Exercise objective:
Every line below that mentions the word "erede" should be copied out.

━━━━━━━━━━━━━━━━━━━━

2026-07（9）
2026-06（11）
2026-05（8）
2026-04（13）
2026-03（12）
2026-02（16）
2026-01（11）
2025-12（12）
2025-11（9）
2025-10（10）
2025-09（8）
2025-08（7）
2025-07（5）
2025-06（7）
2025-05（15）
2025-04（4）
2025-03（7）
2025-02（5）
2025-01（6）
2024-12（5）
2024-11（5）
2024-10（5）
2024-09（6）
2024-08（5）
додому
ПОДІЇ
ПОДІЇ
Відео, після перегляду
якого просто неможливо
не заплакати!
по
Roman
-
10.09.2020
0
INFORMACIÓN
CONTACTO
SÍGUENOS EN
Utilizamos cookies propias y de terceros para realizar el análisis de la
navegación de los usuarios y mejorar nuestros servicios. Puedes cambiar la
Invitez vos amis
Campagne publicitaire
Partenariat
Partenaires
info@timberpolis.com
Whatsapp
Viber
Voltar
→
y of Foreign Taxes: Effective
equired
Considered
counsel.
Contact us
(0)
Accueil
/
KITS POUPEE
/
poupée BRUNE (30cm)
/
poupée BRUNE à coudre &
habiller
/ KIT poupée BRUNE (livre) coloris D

━━━━━━━━━━━━━━━━━━━━

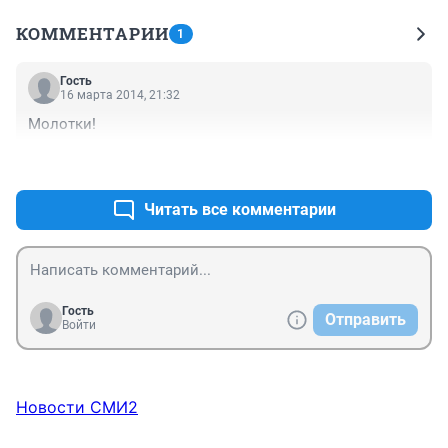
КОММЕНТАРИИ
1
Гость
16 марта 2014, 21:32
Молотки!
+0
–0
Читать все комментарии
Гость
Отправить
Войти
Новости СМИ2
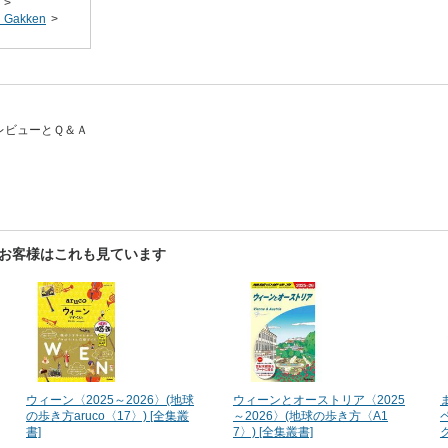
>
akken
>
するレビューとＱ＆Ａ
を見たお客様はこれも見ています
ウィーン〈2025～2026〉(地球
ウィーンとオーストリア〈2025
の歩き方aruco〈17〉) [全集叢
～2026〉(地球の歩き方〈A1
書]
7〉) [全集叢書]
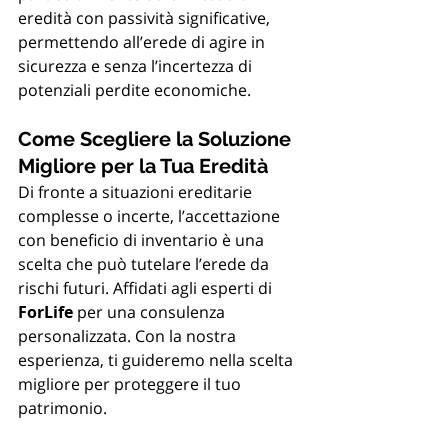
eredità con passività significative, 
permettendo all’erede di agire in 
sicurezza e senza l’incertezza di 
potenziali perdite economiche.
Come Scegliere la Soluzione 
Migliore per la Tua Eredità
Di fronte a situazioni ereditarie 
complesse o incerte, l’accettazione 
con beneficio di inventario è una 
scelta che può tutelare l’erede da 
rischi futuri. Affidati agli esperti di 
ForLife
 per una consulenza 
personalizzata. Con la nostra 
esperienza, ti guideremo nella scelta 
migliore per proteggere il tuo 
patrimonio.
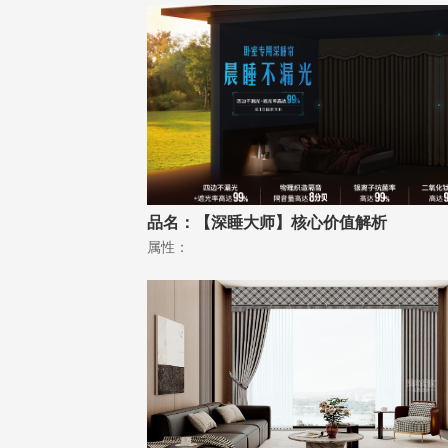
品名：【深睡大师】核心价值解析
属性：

━━━━━━━━━━━━━━━━━━━━

The answer:
permettendo all’erede di agire in 
scelta che può tutelare l’erede da 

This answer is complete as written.